● SUPPLIED DATA
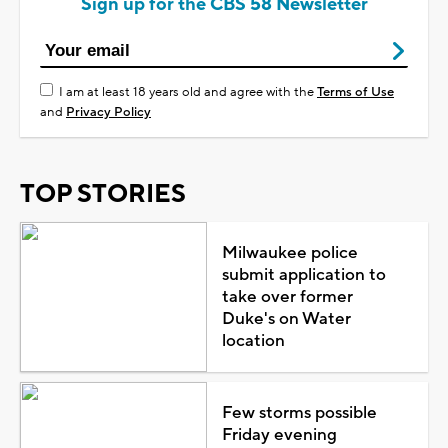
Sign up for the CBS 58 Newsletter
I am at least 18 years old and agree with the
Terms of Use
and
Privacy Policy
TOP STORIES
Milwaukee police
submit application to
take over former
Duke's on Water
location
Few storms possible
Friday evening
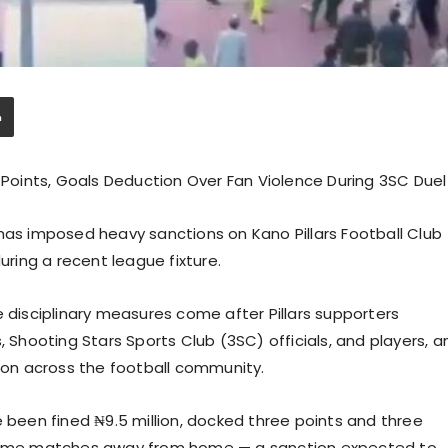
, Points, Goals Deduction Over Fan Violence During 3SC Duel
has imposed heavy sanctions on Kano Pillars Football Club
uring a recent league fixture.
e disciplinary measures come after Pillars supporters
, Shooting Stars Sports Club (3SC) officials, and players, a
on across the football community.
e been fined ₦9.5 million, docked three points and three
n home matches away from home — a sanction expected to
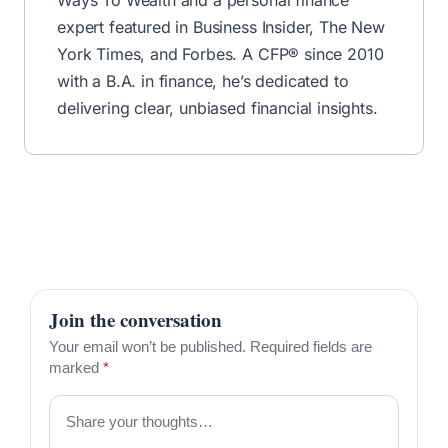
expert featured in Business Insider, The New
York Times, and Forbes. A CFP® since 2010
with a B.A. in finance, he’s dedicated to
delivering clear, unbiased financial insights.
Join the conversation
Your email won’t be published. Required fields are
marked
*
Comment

---

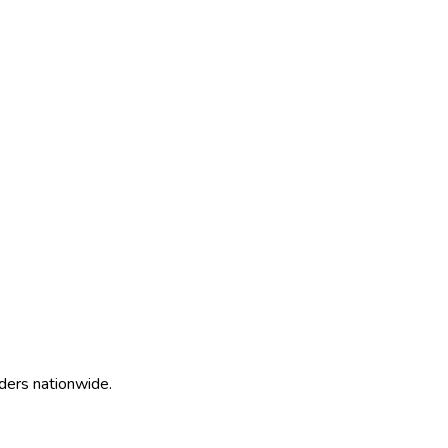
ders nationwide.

* * *

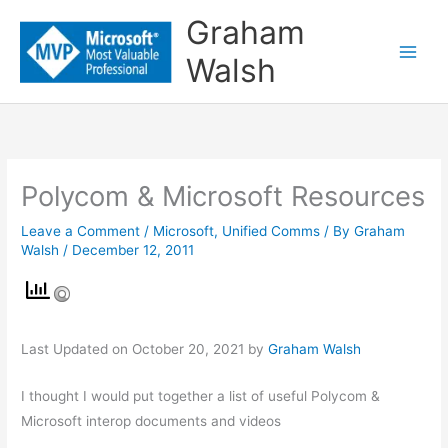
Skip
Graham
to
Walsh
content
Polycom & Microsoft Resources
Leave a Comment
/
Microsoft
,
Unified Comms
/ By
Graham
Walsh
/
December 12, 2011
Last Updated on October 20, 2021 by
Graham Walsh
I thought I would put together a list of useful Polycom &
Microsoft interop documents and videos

● INSTRUCTIONS FOR THE TASK
The material above holds pictures; leave them out. Repeat exactly the lines from the one containing "Sign up for the CBS 58 Newsletter" through the one containing "has imposed heavy", and nothing else.

● TASK RESULT
Sign up for the CBS 58 Newsletter
I am at least 18 years old and agree with the
Terms of Use
and
Privacy Policy
TOP STORIES
Milwaukee police
submit application to
take over former
Duke's on Water
location
Few storms possible
Friday evening
, Points, Goals Deduction Over Fan Violence During 3SC Duel
has imposed heavy sanctions on Kano Pillars Football Club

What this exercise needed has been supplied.